Teil 2: Die Behandlung der Klasse II in unserer Praxis

Teil 2: Die Behandlung der Klasse II in unserer Praxis

Skelettale Klasse II

Die skelettale Klasse II Behandlung unterscheidet sich in unserer Praxis fulminant, abhängig von dem noch zu erwartenden Wachstum des Patienten. Somit werden bei uns dieselben intraoralen und skelettalen Befunde je nach Wachstum und Alter sehr unterschiedlich behandelt. Eine gute erste Richtschnur, wann man mit der skelettalen Klasse II beginnen sollte, bietet das KIG-System an.

So werden sehr junge Patientinnen und Patienten vor oder im pubertären Wachstumspeak bei uns bevorzugt mit Vorschubdoppelplatten (VDP) behandelt. Dieses vielfach bewährte Klasse II Behandlungsgerät ist bei bestehendem Wachstum und ordentlicher Tragezeit (12-14 Stunden täglich) sehr effektiv und ist unser  häufigstes herausnehmbares Gerät in der Praxis.

Die VDP hat sich bestens bewährt. Bei sehr gut mitarbeitenden Patienten erzielt man überraschend schnell Erfolge. Sie wird jedoch nur eingesetzt, solange viel Wachstum zu erwarten ist. Dies bedeutet, bei Mädchen beginnt die Behandlung mit spätestens 12 Jahren, bei Jungen spätestens mit 13 Jahren. Ein zusätzlicher Headgear kann als „Boost“ genutzt werden.

Je später der Patient in die Praxis kommt und je ausgeprägter die Klasse II ist, desto eher sollte zum Herbst-Scharnier gegriffen werden. So z. B. bei Mädchen mit 13-14 Jahren, bei Jungen mit 14-15 Jahren.  Hier ist fast immer das Wachstum so weit fortgeschritten, dass kein Erfolg mit der Behandlung einer VDP zu erwarten ist (ggf. Anfertigen einer Handröntgenaufnahme, bei Mädchen spätestens VDP-Start mit Einsetzen der Menarche).

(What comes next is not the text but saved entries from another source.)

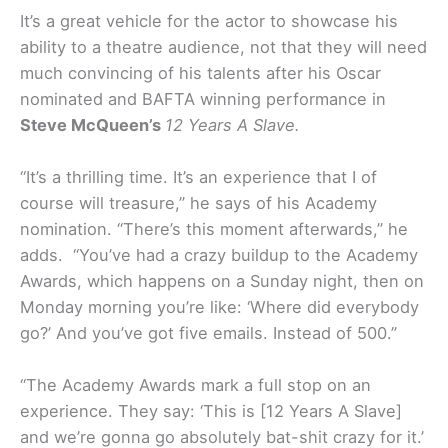
It’s a great vehicle for the actor to showcase his
ability to a theatre audience, not that they will need
much convincing of his talents after his Oscar
nominated and BAFTA winning performance in
Steve McQueen’s
12 Years A Slave.
“It’s a thrilling time. It’s an experience that I of
course will treasure,” he says of his Academy
nomination. “There’s this moment afterwards,” he
adds. “You’ve had a crazy buildup to the Academy
Awards, which happens on a Sunday night, then on
Monday morning you’re like: ‘Where did everybody
go?’ And you’ve got five emails. Instead of 500.”
“The Academy Awards mark a full stop on an
experience. They say: ‘This is [12 Years A Slave]
and we’re gonna go absolutely bat-shit crazy for it.’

Sollte man nach dem Wachstumspeak mit der VDP-Behandlung beginnen, besteht eine große Gefahr, dem Patienten einen Sonntagsbiss zu produzieren (zwei unterschiedliche Bisspositionen zwischen denen der Patient wechselt und so tagtäglich für Attrition sorgt). Wir bevorzugen bei einer „Noncompliance Klasse II Behandlung“ heute das Herbst-Scharnier, haben aber auch bissverlagernde Federn wie die SUS-Feder im Einsatz.

Diese „Non Compliance Federn“ bergen jedoch große Nachteile:

  1. Der Patient muss bereits nivelliert sein, um diese Chairside-Geräte (wie die SUSFeder) überhaupt einbauen zu können. Dafür verliert man die Zeit des Restwachstums durch die Nivellierung, die bei uns fast ein halbes Jahr dauert.
  2. Man erledigt das Problem mitten in der Behandlung. Da die Geräte recht unangenehm sind, besteht das Risiko, dass der Patient sie nicht toleriert und diese mitten in der Behandlung verweigert.

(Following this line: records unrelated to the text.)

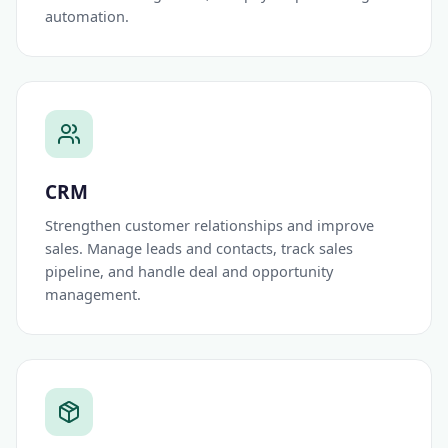
automation.
CRM
Strengthen customer relationships and improve
sales. Manage leads and contacts, track sales
pipeline, and handle deal and opportunity
management.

Dementsprechend bietet es sich an, das Problem von Anfang an mit einem Herbst- Scharnier zu beseitigen. Es ist jedoch nicht möglich, bei der gesetzlichen Krankenkasse im Nachgang ein Herbst-Scharnier zu beantragen. Bissverlagernde Federn sind keine Kassenleistung (siehe hierzu unseren Beitrag „Abrechnungsempfehlung“). Das Herbst-Scharnier ist nur einreichbar, wenn der Patient seinen Wachstumspeak überschritten hat und es muss als erstes Behandlungsgerät eingesetzt und abgerechnet werden. Insofern ist es auch nicht möglich, es zunächst mit einer Vorschubdoppelplatte zu versuchen und danach auf das Herbst-Scharnier zu wechseln. Die Kosten müsste der Patient selbst übernehmen. In unserer Praxis wird das Herbst-Scharnier nur in einer Zeitspanne etwa zwischen dem 14. und 17. Lebensjahr eingesetzt. Also, wenn es immer noch Restwachstum gibt, dieses aber nicht mehr ausreicht für eine VDP- Behandlung. Bei Erwachsenen setzen wir bei uns keine Herbst-Scharniere ein, was allerdings durchaus nicht unüblich ist.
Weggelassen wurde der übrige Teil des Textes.